For the past several decades, the scaling of features in integrated circuits has been a driving force behind an ever-growing semiconductor industry. Scaling to smaller and smaller features enables increased densities of functional units on the limited real estate of semiconductor chips. For example, shrinking transistor size allows for the incorporation of an increased number of memory or logic devices on a chip, lending to the fabrication of products with increased capacity. The drive for ever-more capacity, however, is not without issue. The necessity to optimize the performance of each device becomes increasingly significant.
In the manufacture of integrated circuit devices, multi-gate transistors, such as fin-FET and tri-gate transistors, have become more prevalent as device dimensions continue to scale down.
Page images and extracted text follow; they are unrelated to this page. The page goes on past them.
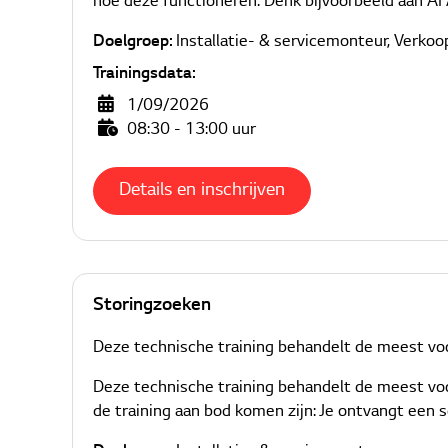
hoe deze functioneren. Denk bijvoorbeeld aan AI A
Doelgroep:
Installatie- & servicemonteur
,
Verkoo
Trainingsdata:
1/09/2026
08:30 - 13:00 uur
Details en inschrijven
Storingzoeken
Deze technische training behandelt de meest voo
Deze technische training behandelt de meest vo
de training aan bod komen zijn: Je ontvangt een 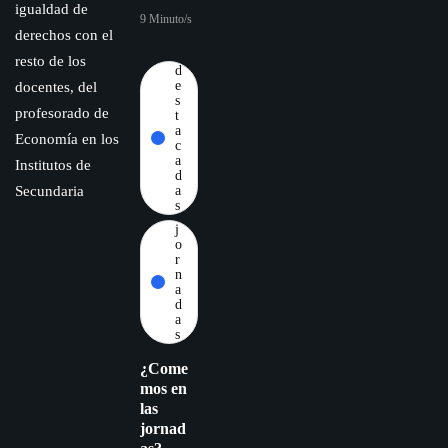
igualdad de
9 Minuto/s
derechos con el
resto de los
d
e
docentes, del
s
profesorado de
t
a
Economía en los
c
a
Institutos de
d
Secundaria
a
s
j
o
r
n
a
d
a
s
¿Come
mos en
las
jornad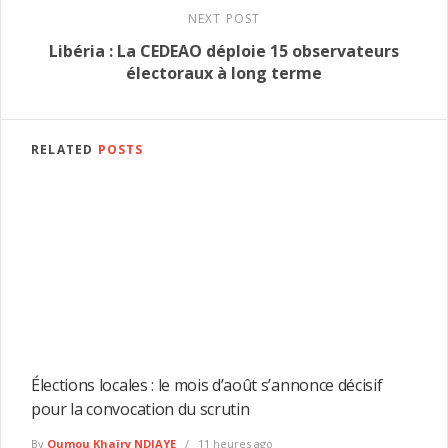
NEXT POST
Libéria : La CEDEAO déploie 15 observateurs
électoraux à long terme
RELATED
POSTS
Élections locales : le mois d’août s’annonce décisif
pour la convocation du scrutin
By
Oumou Khaïry NDIAYE
11 heures ago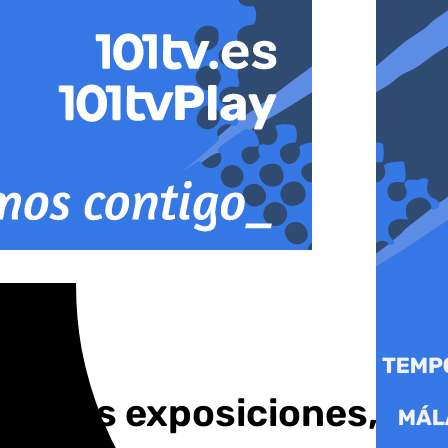
s y dos exposiciones,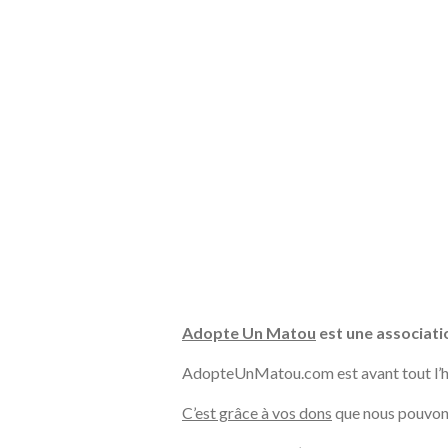
Adopte Un Matou
est une associatio
AdopteUnMatou.com est avant tout l’his
C’est grâce à vos dons
que nous pouvons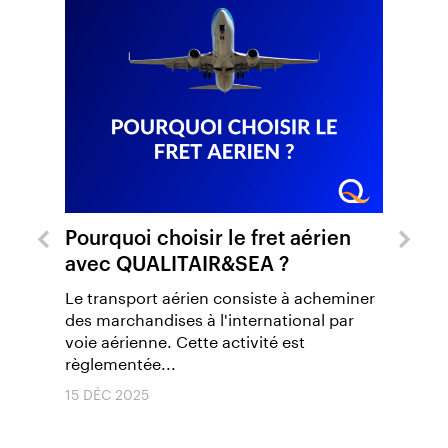
Pourquoi choisir le fret aérien
Transpor
avec QUALITAIR&SEA ?
affrètem
Le transport aérien consiste à acheminer
La cellule 
des marchandises à l'international par
QUALITAIR
voie aérienne. Cette activité est
affrète un 
règlementée...
destinatio
assurer la l
15 DÉC 2025
16 SEP 2025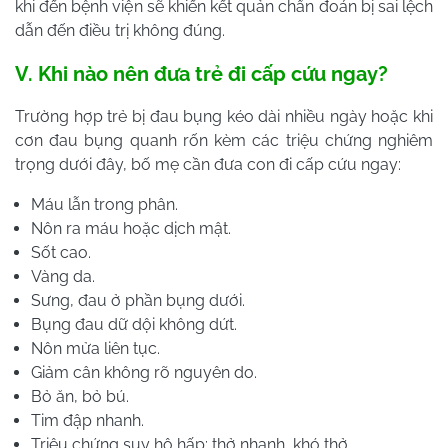
khi đến bệnh viện sẽ khiến kết quản chẩn đoán bị sai lệch
dẫn đến điều trị không đúng.
V. Khi nào nên đưa trẻ đi cấp cứu ngay?
Trường hợp trẻ bị đau bụng kéo dài nhiều ngày hoặc khi
cơn đau bụng quanh rốn kèm các triệu chứng nghiêm
trọng dưới đây, bố mẹ cần đưa con đi cấp cứu ngay:
Máu lẫn trong phân.
Nôn ra máu hoặc dịch mật.
Sốt cao.
Vàng da.
Sưng, đau ở phần bụng dưới.
Bụng đau dữ dội không dứt.
Nôn mửa liên tục.
Giảm cân không rõ nguyên do.
Bỏ ăn, bỏ bú.
Tim đập nhanh.
Triệu chứng suy hô hấp: thở nhanh, khó thở.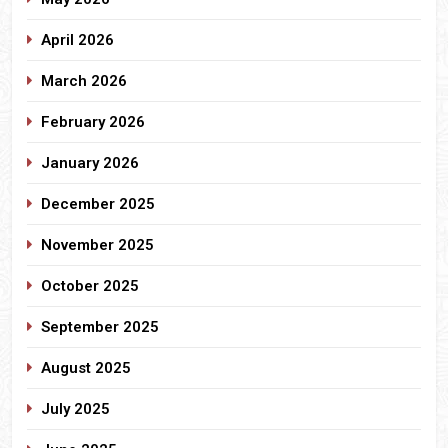
April 2026
March 2026
February 2026
January 2026
December 2025
November 2025
October 2025
September 2025
August 2025
July 2025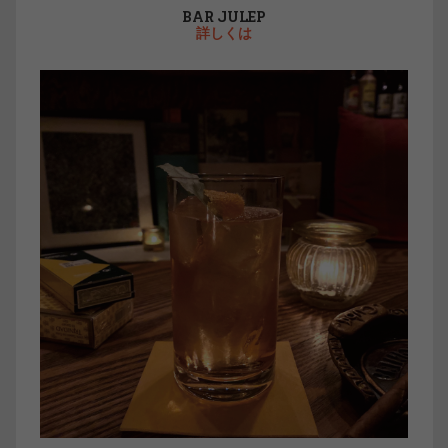
BAR JULEP
詳しくは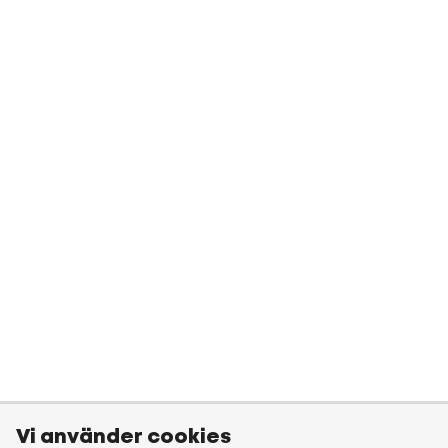
Vi använder cookies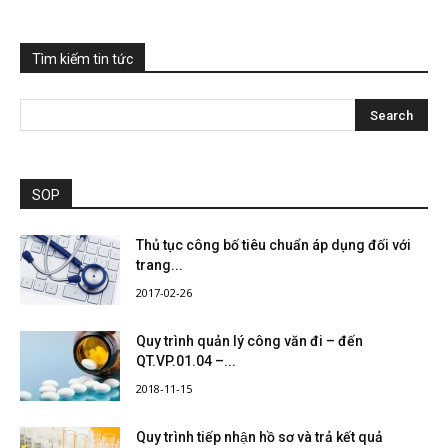
Tìm kiếm tin tức
SOP
Thủ tục công bố tiêu chuẩn áp dụng đối với
trang...
2017-02-26
Quy trình quản lý công văn đi – đến
QT.VP.01.04 –...
2018-11-15
Quy trình tiếp nhận hồ sơ và trả kết quả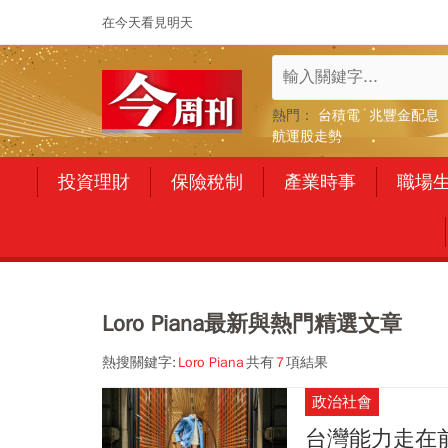
在今天看見明天
熱門：
台積電
兆豐金配息
航運股走勢
投資理財
保險稅制
產業時事
職場
Loro Piana最新與熱門精選文章
熱搜關鍵字:
Loro Piana
共有
7
項結果
政治社會
台灣能力走在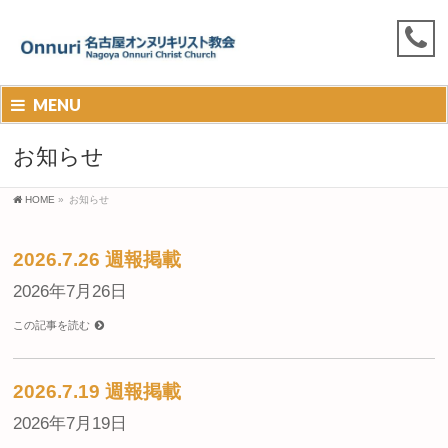
MENU
お知らせ
HOME
»
お知らせ
2026.7.26 週報掲載
2026年7月26日
この記事を読む
2026.7.19 週報掲載
2026年7月19日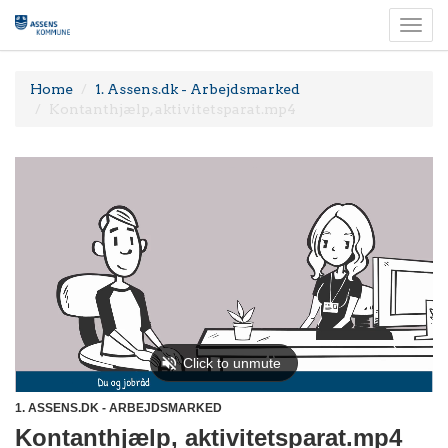
Togg
navi
Home
1. Assens.dk - Arbejdsmarked
Kontanthjælp, aktivitetsparat.mp4
1. ASSENS.DK - ARBEJDSMARKED
Kontanthjælp, aktivitetsparat.mp4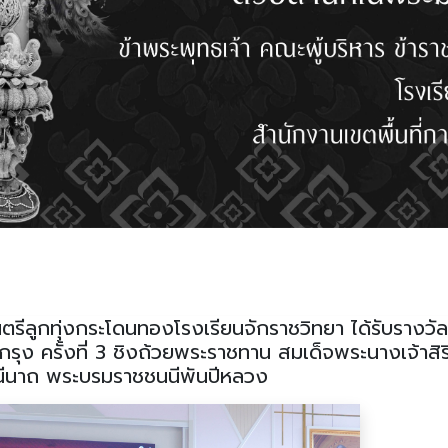
รีลูกทุ่งกระโดนทองโรงเรียนจักราชวิทยา ได้รับรางวั
รุง ครั้งที่ 3 ชิงถ้วยพระราชทาน สมเด็จพระนางเจ้าสิริก
นีนาถ พระบรมราชชนนีพันปีหลวง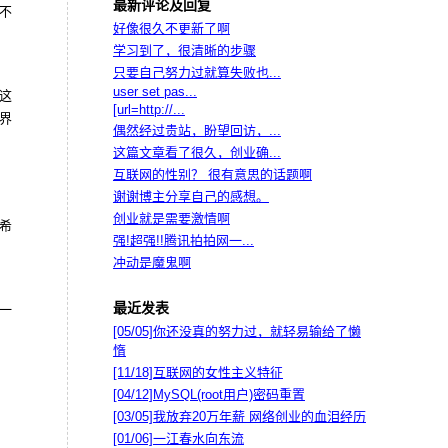
最新评论及回复
不
好像很久不更新了啊
学习到了，很清晰的步骤
只要自己努力过就算失败也...
user set pas...
这
[url=http://...
界
偶然经过贵站，盼望回访，...
这篇文章看了很久，创业确...
互联网的性别？ 很有意思的话题啊
谢谢博主分享自己的感想。
创业就是需要激情啊
希
强!超强!!腾讯拍拍网一...
冲动是魔鬼啊
最近发表
一
[05/05]
你还没真的努力过，就轻易输给了懒
惰
[11/18]
互联网的女性主义特征
[04/12]
MySQL(root用户)密码重置
[03/05]
我放弃20万年薪 网络创业的血泪经历
[01/06]
一江春水向东流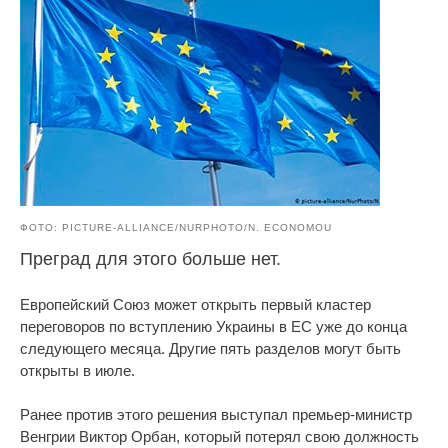
ФОТО: PICTURE-ALLIANCE/NURPHOTO/N. ECONOMOU
Преград для этого больше нет.
Европейский Союз может открыть первый кластер
переговоров по вступлению Украины в ЕС уже до конца
следующего месяца. Другие пять разделов могут быть
открыты в июле.
Ранее против этого решения выступал премьер-министр
Венгрии Виктор Орбан, который потерял свою должность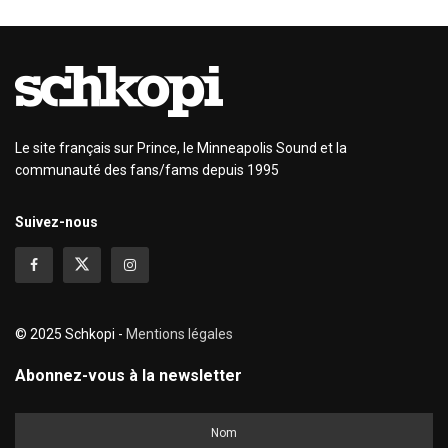
Le site français sur Prince, le Minneapolis Sound et la
communauté des fans/fams depuis 1995
Suivez-nous
© 2025 Schkopi -
Mentions légales
Abonnez-vous à la newsletter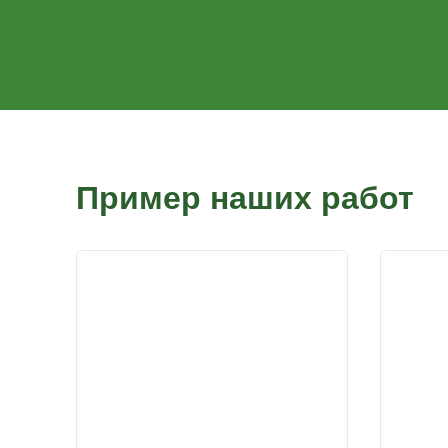
Монтаж садового душа
Самостоятельная сборка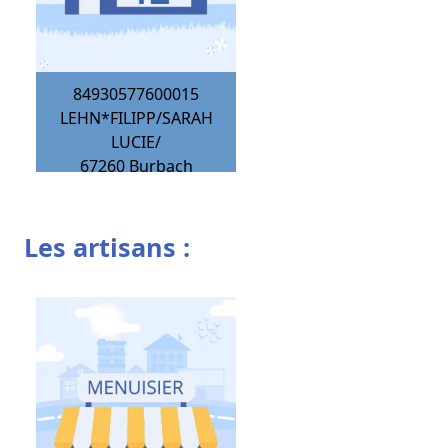
84930577600015
LEHN*FILIPP/SARAH
LUCIE/
67260
Burbach
Les artisans :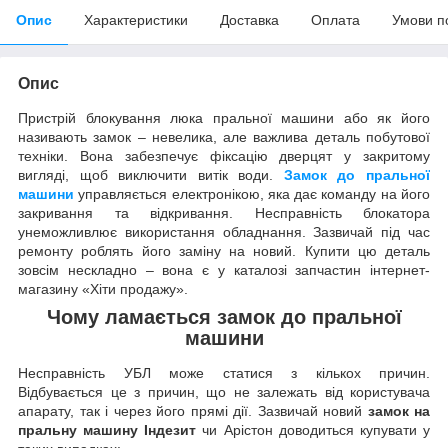
Опис
Характеристики
Доставка
Оплата
Умови п
Опис
Пристрій блокування люка пральної машини або як його
називають замок – невелика, але важлива деталь побутової
техніки. Вона забезпечує фіксацію дверцят у закритому
вигляді, щоб виключити витік води.
Замок до пральної
машини
управляється електронікою, яка дає команду на його
закривання та відкривання. Несправність блокатора
унеможливлює використання обладнання. Зазвичай під час
ремонту роблять його заміну на новий. Купити цю деталь
зовсім нескладно – вона є у каталозі запчастин інтернет-
магазину «Хіти продажу».
Чому ламається замок
до
пральн
о
ї
машин
и
Несправність УБЛ може статися з кількох причин.
Відбувається це з причин, що не залежать від користувача
апарату, так і через його прямі дії. Зазвичай новий
замок на
пральну машину Індезит
чи Арістон доводиться купувати у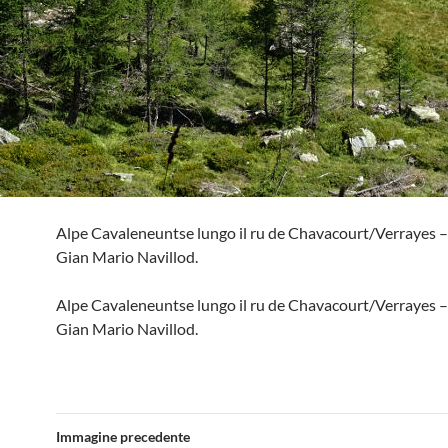
Alpe Cavaleneuntse lungo il ru de Chavacourt/Verrayes –
Gian Mario Navillod.
Alpe Cavaleneuntse lungo il ru de Chavacourt/Verrayes –
Gian Mario Navillod.
Immagine precedente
In conventional processes, fin-FET and tri-gate transistors are generally fabricated on either bulk silicon substrates or silicon-on-insulator substrates. In some instances, bulk silicon substrates are preferred due to their lower cost and because they may enable a less complicated fin-FET and tri-gate fabrication process. In other instances, silicon-on-insulator substrates are preferred because of the improved short-channel behavior of fin-FET and tri-gate transistors.
Scaling multi-gate transistors has not been without consequence, however. As the dimensions of these fundamental building blocks of microelectronic circuitry are reduced and as the sheer number of fundamental building blocks fabricated in a given region is increased, the constraints on the external resistance (Rext) during performance of such devices have become overwhelming. Many different techniques have been attempted to improve Rext of transistors including improved contact metals, increased activation of dopant and lowered barriers between the semiconductor and contact metal. However, significant improvements are still needed in the area of Rext reduction.